- Born: July 27, 1930
- Died: April 16, 2015 (aged 84)
- Citizenship: American
- Education: Utah State University
- Occupation: President of National Public Radio
- Years active: 1970–1973

= Don Quayle =

American businessman (1930–2015)

Donald R. Quayle (July 27, 1930 – April 16, 2015) was an American broadcast journalist who was the first president of National Public Radio (NPR), from 1970 to 1973.

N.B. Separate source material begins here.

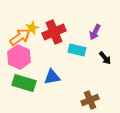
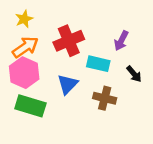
yellow star: (32, 28) -> (24, 19), moved
blue triangle: (52, 77) -> (68, 84), moved, turned -36
brown cross: (90, 100) -> (105, 98), moved, turned 36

==Early life and education==
Born in Logan, Utah, Quayle attended Utah State University, completing his undergraduate work in 1952. He earned a master's degree in theatre from Utah State and attended Ohio State University for further graduate work.

==Career==
Quayle managed a radio station at Ohio State and, from 1960 to 1962, WGBH in Boston. Quayle was named a member of the board of directors of the Corporation for Public Broadcasting in 1968.

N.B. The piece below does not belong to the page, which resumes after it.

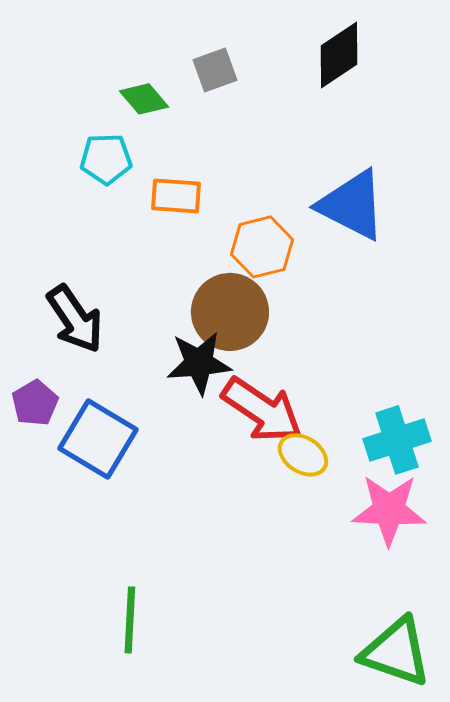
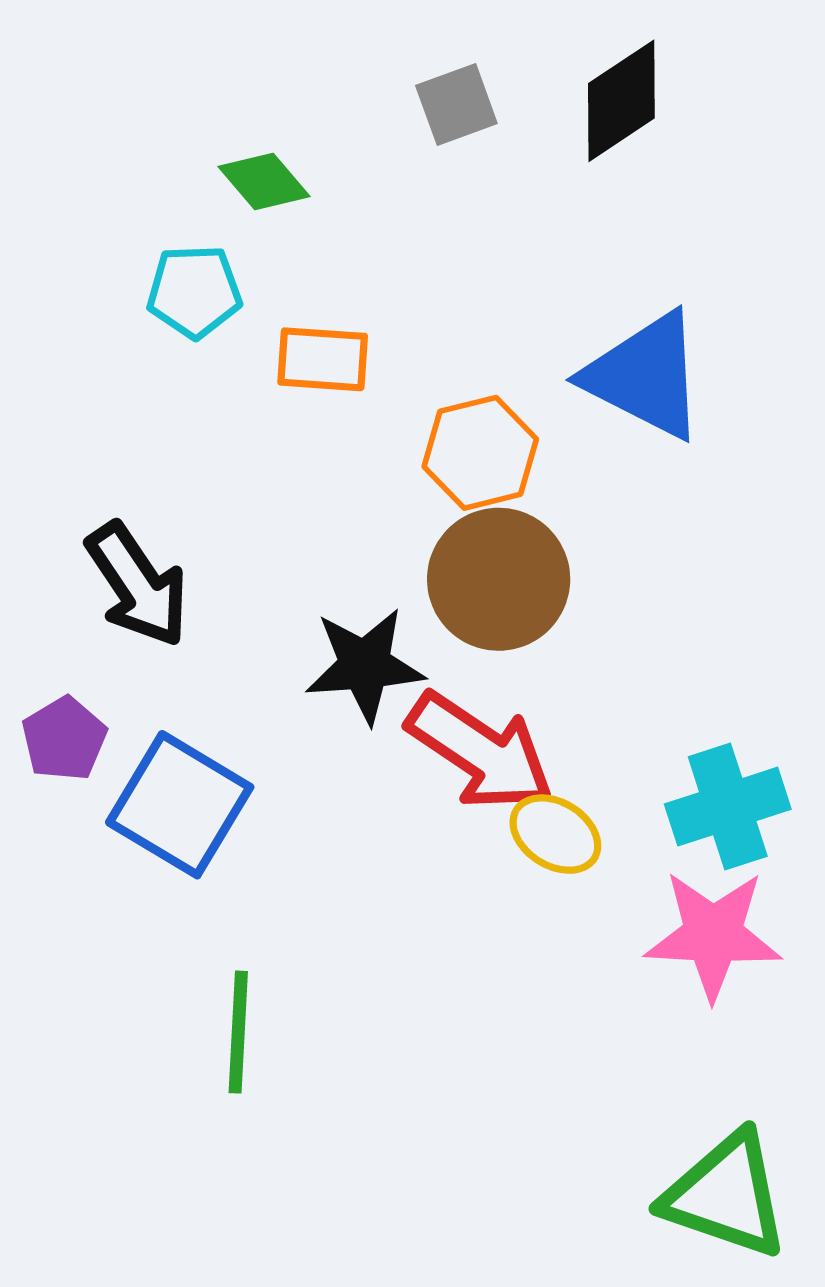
gray square: (215, 70) -> (456, 104), moved
brown circle: (230, 312) -> (499, 579), moved
green line: (130, 620) -> (238, 1032), moved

In 1970, he became the first president of NPR. Quayle and Bill Siemering, NPR's first program director, are considered NPR's "parents". In 1976 he was the senior vice president for programming at the Corporation for Public Broadcasting. In 1979, he became vice president for administration at WETA. He retired in 1989.

==Personal life==
Quayle was a member of the Church of Jesus Christ of Latter-day Saints. On May 7, 2010, Quayle received an honorary doctorate of humane letters degree from Utah State University in recognition of his long career of significant contributions to public broadcasting in the United States. He died in 2015, aged 84.